CAMPOLONGO. È stata varata ieri mattina “Arcaluna” sul fiume Brenta sotto il ponte fra Bojon e Campolongo. La barca è stata costruita con materiali riciclabili. Avrà il compito di pulire il Brenta dai rifiuti che si trovano dentro il corso d’acqua e segnalare inquinamenti e crolli lungo le rive. A costruirla è stato Vittorio Riondato che spiega che lo scafo si evolverà con i diversi materiali che nel corso dei mesi troverà. La barca servirà a raccogliere i rifiuti da Stra fino alla sua foce all’Isola Verde nell’Adriatico.

«Il varo di Arcaluna», spiega per il comitato Brenta Sicuro Marino Zamboni, «si è inserito in una giornata di pulizia degli argini a cui hanno partecipato decine di volontari che hanno raccolto quintali di rifiuti lasciati sull’argine del fiume. La barca andrà a vela, con motore per emergenze».
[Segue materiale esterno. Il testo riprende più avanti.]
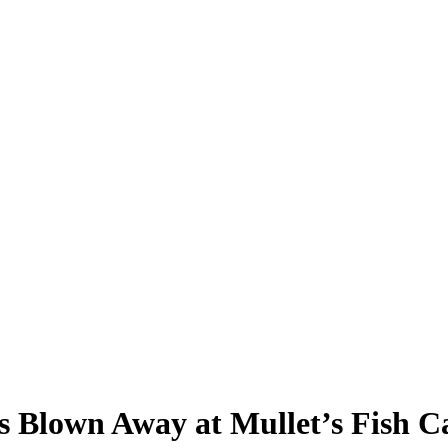
ds Blown Away at Mullet’s Fish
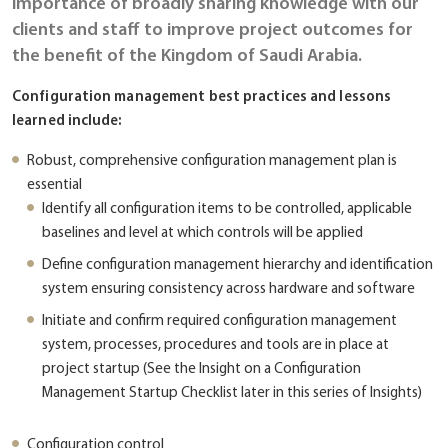
importance of broadly sharing knowledge with our
clients and staff to improve project outcomes for
the benefit of the Kingdom of Saudi Arabia.
Configuration management best practices and lessons
learned include:
Robust, comprehensive configuration management plan is
essential
Identify all configuration items to be controlled, applicable
baselines and level at which controls will be applied
Define configuration management hierarchy and identification
system ensuring consistency across hardware and software
Initiate and confirm required configuration management
system, processes, procedures and tools are in place at
project startup (See the Insight on a Configuration
Management Startup Checklist later in this series of Insights)
Configuration control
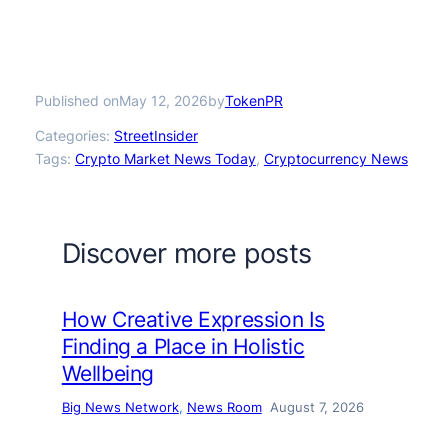
Published on
by
May 12, 2026
TokenPR
Categories:
StreetInsider
Tags:
Crypto Market News Today
, 
Cryptocurrency News
Discover more posts
How Creative Expression Is
Finding a Place in Holistic
Wellbeing
Big News Network
, 
News Room
August 7, 2026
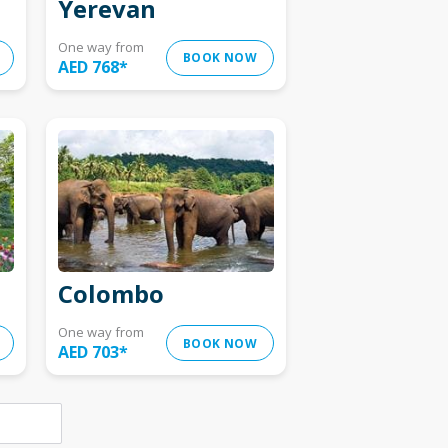
Yerevan
One way from
BOOK NOW
AED 768
*
Colombo
One way from
BOOK NOW
AED 703
*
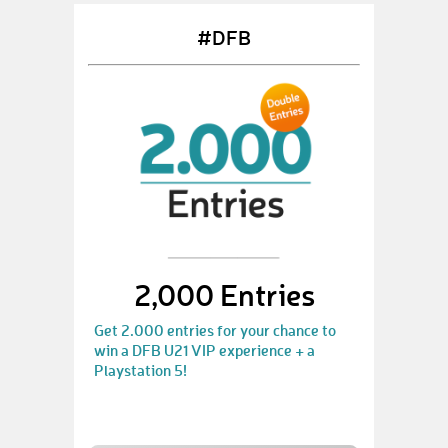
#DFB
2,000 Entries
Get 2.000 entries for your chance to
win a DFB U21 VIP experience + a
Playstation 5!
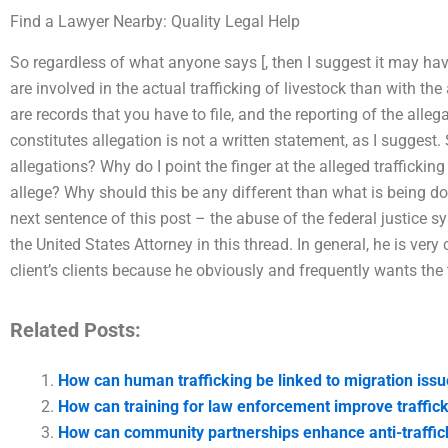
Find a Lawyer Nearby: Quality Legal Help
So regardless of what anyone says [, then I suggest it may hav
are involved in the actual trafficking of livestock than with the 
are records that you have to file, and the reporting of the alleg
constitutes allegation is not a written statement, as I suggest
allegations? Why do I point the finger at the alleged trafficking 
allege? Why should this be any different than what is being d
next sentence of this post – the abuse of the federal justice s
the United States Attorney in this thread. In general, he is very
client’s clients because he obviously and frequently wants the t
Related Posts:
How can human trafficking be linked to migration iss
How can training for law enforcement improve traffic
How can community partnerships enhance anti-traffick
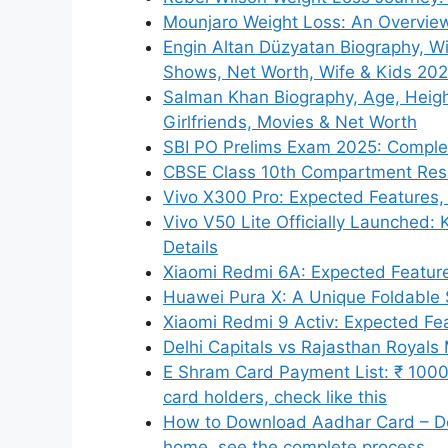
Mounjaro Weight Loss: An Overview
Engin Altan Düzyatan Biography, Wi
Shows, Net Worth, Wife & Kids 20
Salman Khan Biography, Age, Height,
Girlfriends, Movies & Net Worth
SBI PO Prelims Exam 2025: Complete
CBSE Class 10th Compartment Res
Vivo X300 Pro: Expected Features, 
Vivo V50 Lite Officially Launched: 
Details
Xiaomi Redmi 6A: Expected Features
Huawei Pura X: A Unique Foldable
Xiaomi Redmi 9 Activ: Expected Feat
Delhi Capitals vs Rajasthan Royal
E Shram Card Payment List: ₹ 1000 
card holders, check like this
How to Download Aadhar Card – Do
home, see the complete process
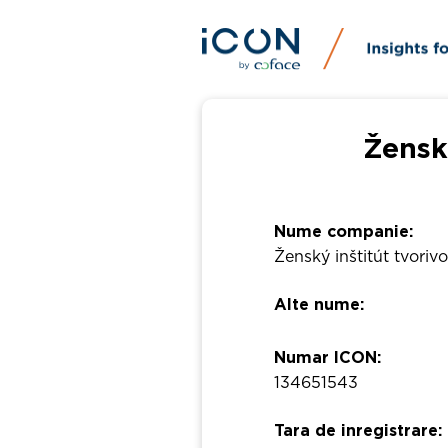
Ženský
Nume companie:
Ženský inštitút tvorivo
Alte nume:
Numar ICON:
134651543
Tara de inregistrare:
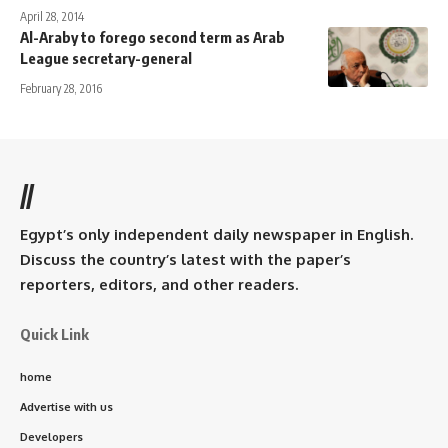
April 28, 2014
Al-Araby to forego second term as Arab
League secretary-general
February 28, 2016
//
Egypt’s only independent daily newspaper in English.
Discuss the country’s latest with the paper’s
reporters, editors, and other readers.
Quick Link
home
Advertise with us
Developers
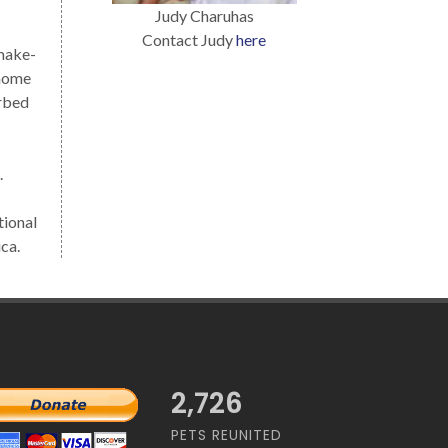
Judy Charuhas
Contact Judy
here
 make-
 home
urbed
.
tional
ca.
2,726
PETS REUNITED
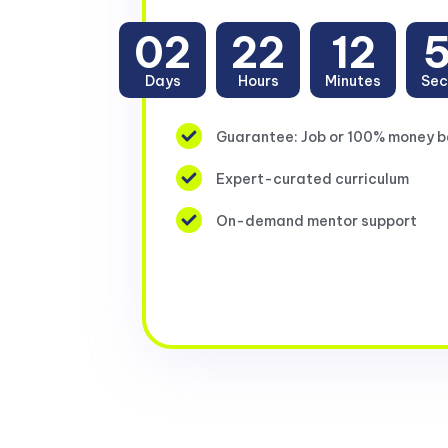
02
22
12
Days
Hours
Minutes
Sec
Guarantee: Job or 100% money 
Expert-curated curriculum
On-demand mentor support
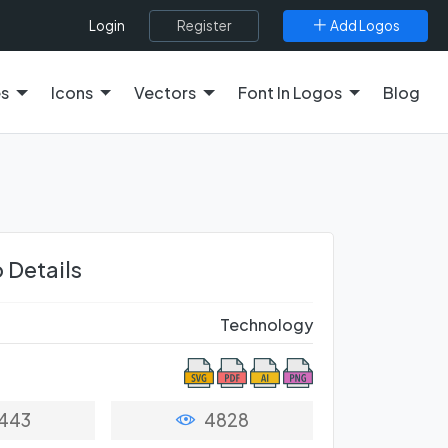
Register
Add Logos
Login
es
Icons
Vectors
Font In Logos
Blog
 Details
Technology
443
4828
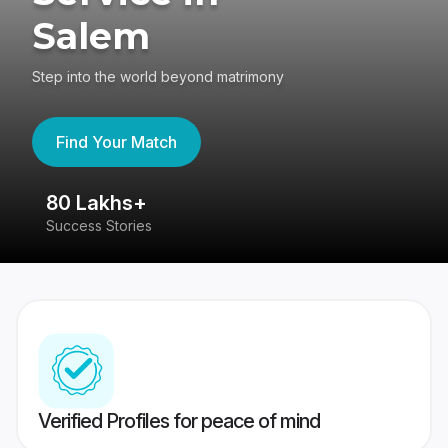
Salem
Step into the world beyond matrimony
Find Your Match
80 Lakhs+
4
Success Stories
41
Verified Profiles for peace of mind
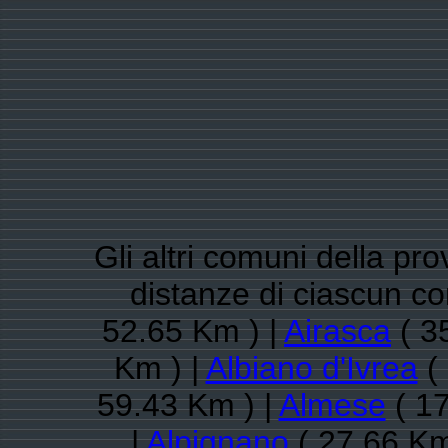
Gli altri comuni della pro
distanze di ciascun 
52.65 Km ) |
Airasca
( 3
Km ) |
Albiano d'Ivrea
( 
59.43 Km ) |
Almese
( 17
|
Alpignano
( 27.66 Km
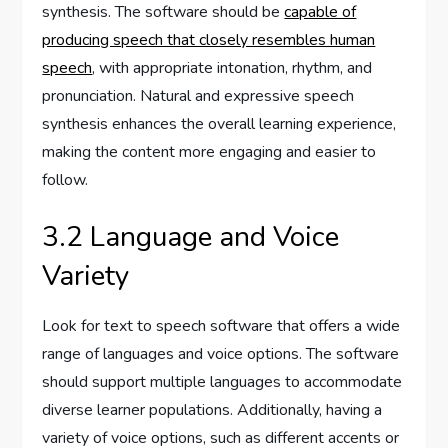
synthesis. The software should be
capable of
producing speech that closely resembles human
speech
, with appropriate intonation, rhythm, and
pronunciation. Natural and expressive speech
synthesis enhances the overall learning experience,
making the content more engaging and easier to
follow.
3.2 Language and Voice
Variety
Look for text to speech software that offers a wide
range of languages and voice options. The software
should support multiple languages to accommodate
diverse learner populations. Additionally, having a
variety of voice options, such as different accents or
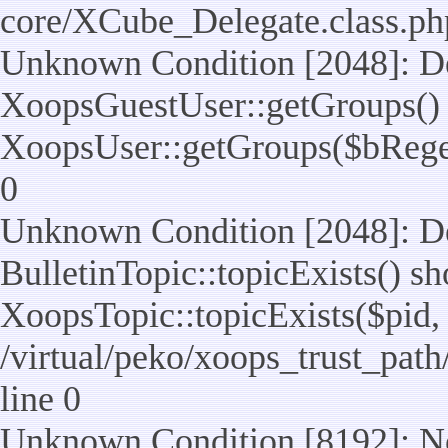
core/XCube_Delegate.class.ph
Unknown Condition [2048]: De
XoopsGuestUser::getGroups() 
XoopsUser::getGroups($bReget =
0
Unknown Condition [2048]: De
BulletinTopic::topicExists() s
XoopsTopic::topicExists($pid, $t
/virtual/peko/xoops_trust_path
line 0
Unknown Condition [8192]: No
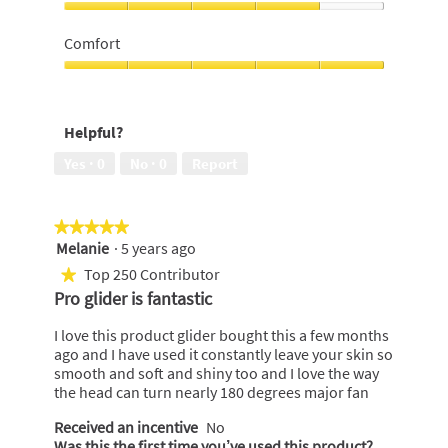
5
out
Value
of
For
Comfort
5
Money,
4
Comfort,
out
5
of
out
Helpful?
5
of
5
Yes ·
0
No ·
0
Report
★★★★★
★★★★★
Melanie
·
5 years ago
5
out
Top 250 Contributor
★
of
Pro glider is fantastic
5
stars.
I love this product glider bought this a few months
ago and I have used it constantly leave your skin so
smooth and soft and shiny too and I love the way
the head can turn nearly 180 degrees major fan
Received an incentive
No
Was this the first time you’ve used this product?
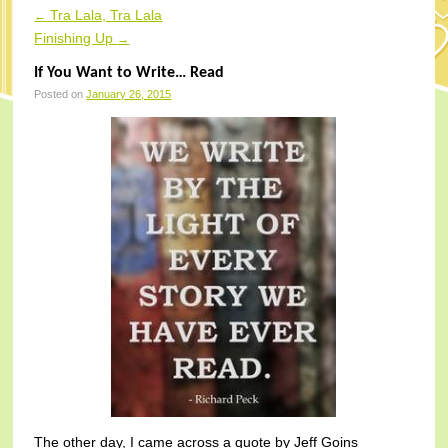
Tra Lala, Tra Lala
←
Post navigation
Finishing Up
→
If You Want to Write… Read
Posted on
January 26, 2015
The other day, I came across a quote by Jeff Goins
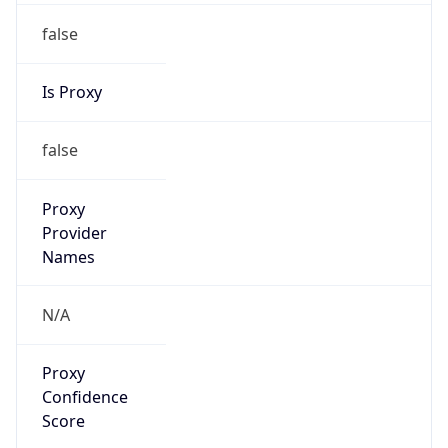
false
Is Proxy
false
Proxy
Provider
Names
N/A
Proxy
Confidence
Score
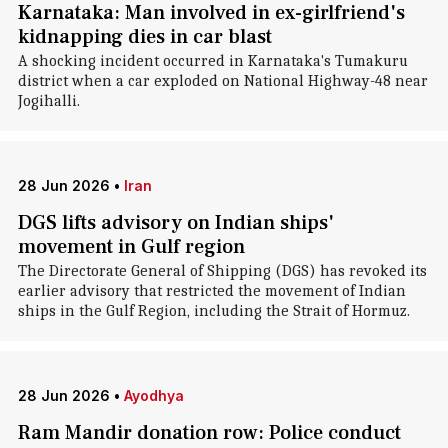
Karnataka: Man involved in ex-girlfriend's
kidnapping dies in car blast
A shocking incident occurred in Karnataka's Tumakuru
district when a car exploded on National Highway-48 near
Jogihalli.
28 Jun 2026
•
Iran
DGS lifts advisory on Indian ships'
movement in Gulf region
The Directorate General of Shipping (DGS) has revoked its
earlier advisory that restricted the movement of Indian
ships in the Gulf Region, including the Strait of Hormuz.
28 Jun 2026
•
Ayodhya
Ram Mandir donation row: Police conduct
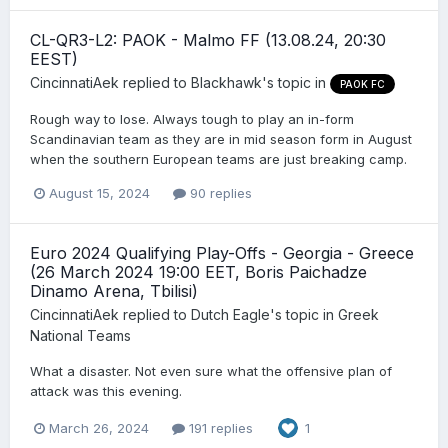
CL-QR3-L2: PAOK - Malmo FF (13.08.24, 20:30
EEST)
CincinnatiAek
replied to
Blackhawk
's topic in
PAOK FC
Rough way to lose. Always tough to play an in-form
Scandinavian team as they are in mid season form in August
when the southern European teams are just breaking camp.
August 15, 2024
90 replies
Euro 2024 Qualifying Play-Offs - Georgia - Greece
(26 March 2024 19:00 EET, Boris Paichadze
Dinamo Arena, Tbilisi)
CincinnatiAek
replied to
Dutch Eagle
's topic in
Greek
National Teams
What a disaster. Not even sure what the offensive plan of
attack was this evening.
March 26, 2024
191 replies
1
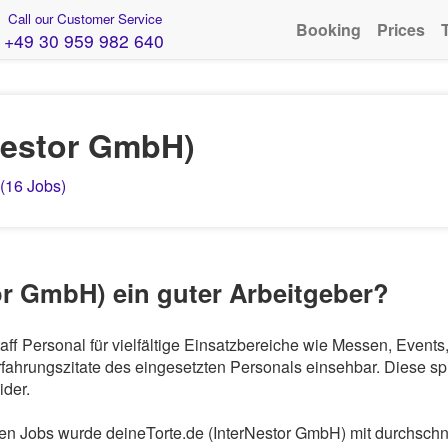
Call our Customer Service
Booking
Prices
+49 30 959 982 640
Nestor GmbH)
 (16 Jobs)
tor GmbH) ein guter Arbeitgeber?
taff Personal für vielfältige Einsatzbereiche wie Messen, Even
ahrungszitate des eingesetzten Personals einsehbar. Diese spi
der.
 Jobs wurde deineTorte.de (InterNestor GmbH) mit durchschnit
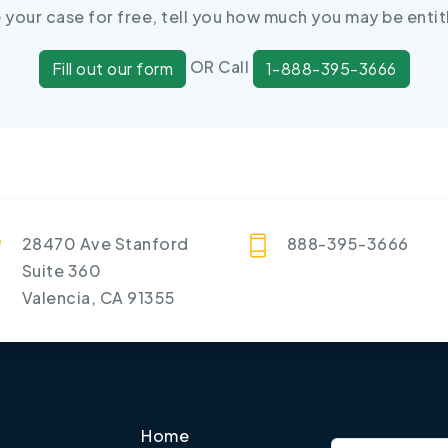
e your case for free, tell you how much you may be entit
OR Call
Fill out our form
1-888-395-3666
28470 Ave Stanford
888-395-3666
Suite 360
Valencia, CA 91355
Home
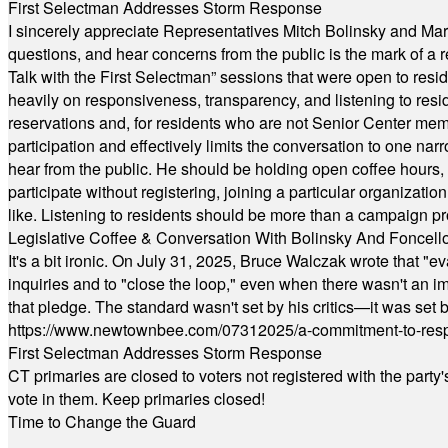
First Selectman Addresses Storm Response
I sincerely appreciate Representatives Mitch Bolinsky and Mart
questions, and hear concerns from the public is the mark of a 
Talk with the First Selectman” sessions that were open to resi
heavily on responsiveness, transparency, and listening to res
reservations and, for residents who are not Senior Center memb
participation and effectively limits the conversation to one n
hear from the public. He should be holding open coffee hour
participate without registering, joining a particular organizat
like. Listening to residents should be more than a campaign pr
Legislative Coffee & Conversation With Bolinsky And Foncell
It's a bit ironic. On July 31, 2025, Bruce Walczak wrote that 
inquiries and to "close the loop," even when there wasn't an i
that pledge. The standard wasn't set by his critics—it was set by
https://www.newtownbee.com/07312025/a-commitment-to-res
First Selectman Addresses Storm Response
CT primaries are closed to voters not registered with the party
vote in them. Keep primaries closed!
Time to Change the Guard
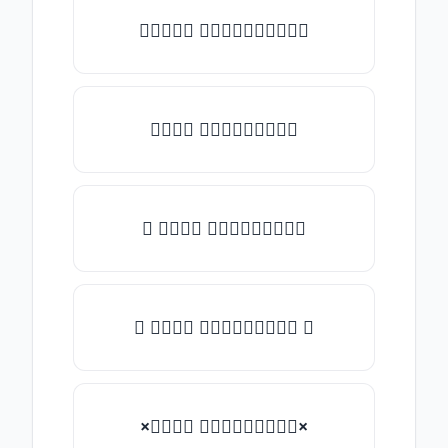
✎𝑇𝑦𝑝𝑒 𝑠𝑜𝑚𝑒𝑡𝑕𝑖𝑛𝑔✎
𝑇𝑦𝑝𝑒 𝑠𝑜𝑚𝑒𝑡𝑕𝑖𝑛𝑔
★ 𝑇𝑦𝑝𝑒 𝑠𝑜𝑚𝑒𝑡𝑕𝑖𝑛𝑔
✿ 𝑇𝑦𝑝𝑒 𝑠𝑜𝑚𝑒𝑡𝑕𝑖𝑛𝑔 ✿
×𝑇𝑦𝑝𝑒 𝑠𝑜𝑚𝑒𝑡𝑕𝑖𝑛𝑔×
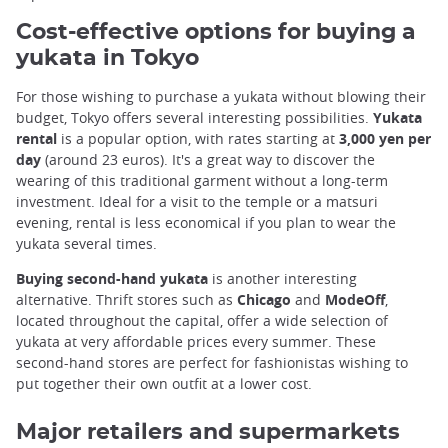
Cost-effective options for buying a
yukata in Tokyo
For those wishing to purchase a yukata without blowing their
budget, Tokyo offers several interesting possibilities.
Yukata
rental
is a popular option, with rates starting at
3,000 yen per
day
(around 23 euros). It's a great way to discover the
wearing of this traditional garment without a long-term
investment. Ideal for a visit to the temple or a matsuri
evening, rental is less economical if you plan to wear the
yukata several times.
Buying second-hand yukata
is another interesting
alternative. Thrift stores such as
Chicago
and
ModeOff
,
located throughout the capital, offer a wide selection of
yukata at very affordable prices every summer. These
second-hand stores are perfect for fashionistas wishing to
put together their own outfit at a lower cost.
Major retailers and supermarkets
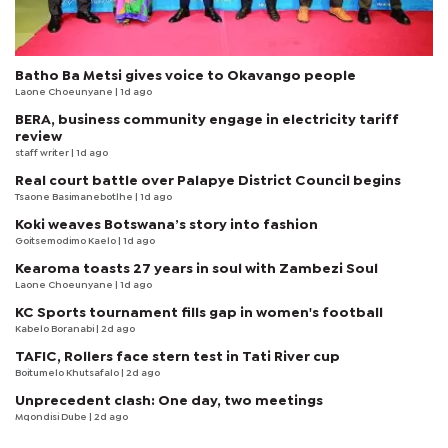
Batho Ba Metsi gives voice to Okavango people
Laone Choeunyane
| 1d ago
BERA, business community engage in electricity tariff
review
staff writer
| 1d ago
Real court battle over Palapye District Council begins
Tsaone Basimanebotlhe
| 1d ago
Koki weaves Botswana’s story into fashion
Goitsemodimo Kaelo
| 1d ago
Kearoma toasts 27 years in soul with Zambezi Soul
Laone Choeunyane
| 1d ago
KC Sports tournament fills gap in women's football
Kabelo Boranabi
| 2d ago
TAFIC, Rollers face stern test in Tati River cup
Boitumelo Khutsafalo
| 2d ago
Unprecedent clash: One day, two meetings
Mqondisi Dube
| 2d ago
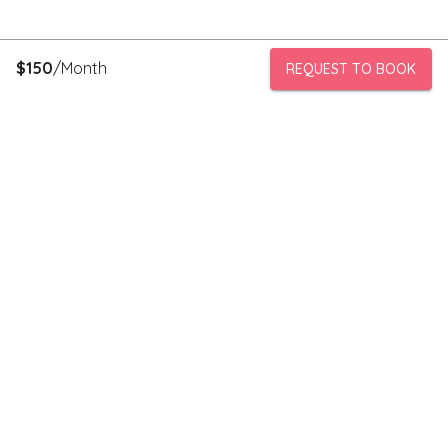
$
150
/Month
REQUEST TO BOOK
PeerStorage is a peer to peer self-storage marketplace where
people with unused space like a bedroom or garage can rent
out this space to someone in need of low cost storage with
someone they can trust.
Stay connected
Subscribe to our newsletter to receive discounts and updates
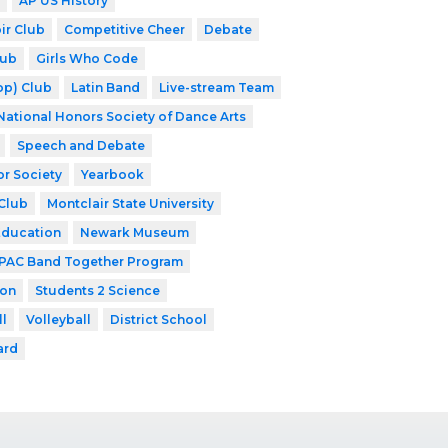
AP US History
ir Club
Competitive Cheer
Debate
lub
Girls Who Code
op) Club
Latin Band
Live-stream Team
National Honors Society of Dance Arts
Speech and Debate
or Society
Yearbook
Club
Montclair State University
Education
Newark Museum
PAC Band Together Program
ion
Students 2 Science
ll
Volleyball
District School
ard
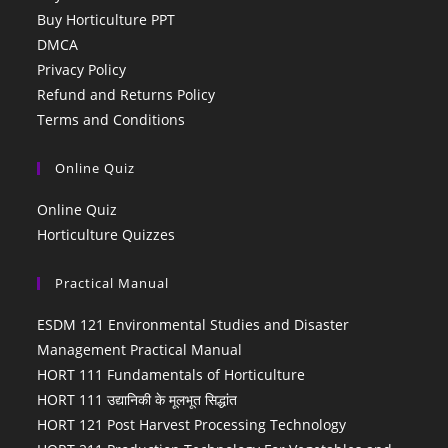
Buy Horticulture PPT
DMCA
Privacy Policy
Refund and Returns Policy
Terms and Conditions
Online Quiz
Online Quiz
Horticulture Quizzes
Practical Manual
ESDM 121 Environmental Studies and Disaster
Management Practical Manual
HORT 111 Fundamentals of Horticulture
HORT 111 उद्यानिकी के मूलभूत सिद्धांत
HORT 121 Post Harvest Processing Technology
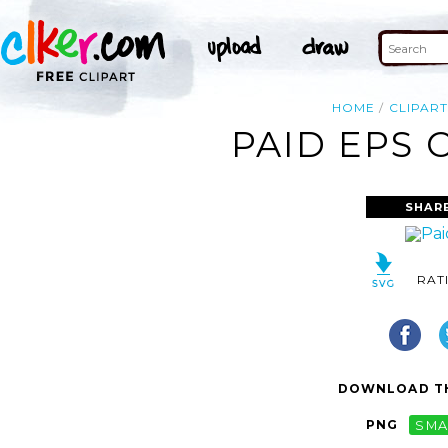
HOME
CLIPAR
PAID EPS 
SHAR
RAT
DOWNLOAD TH
PNG
SMA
«Ho iniziato a costruirla», spiega Vittorio Riondato, «circa 4 anni fa. Ora il varo sul Brenta. Ho sempre aggiunto e modificato qualche cosa perché “Arcaluna” è in continua evoluzione. I materiali li ho reperiti da falegnami, imprese edili, distributori di bevande, rivenditori di materiali nautici, vetrai, lattai, idraulico, tappezzieri, surfisti, fabbri, accessori per auto, mercatini dell’usato, serramenti, agricoltori, ferramenta, elettricisti, pescatori-vongolari, da un magazzino di coibentazioni, da un fabbricante di manici in legno, da birrai, boscaioli, da un lattoniere, da cavatori di trachite e scalpellini. Un’operazione per l’ambiente e nel suo rispetto». I volontari dell’associazione Brenta Sicuro chiedono poi che la Regione si muova sul versante della realizzazione dell’Idrovia Padova – Venezia «Tante promesse anche dalla Regione», dice Zamboni, « ma per ora su quel versante tutto sembra immobile».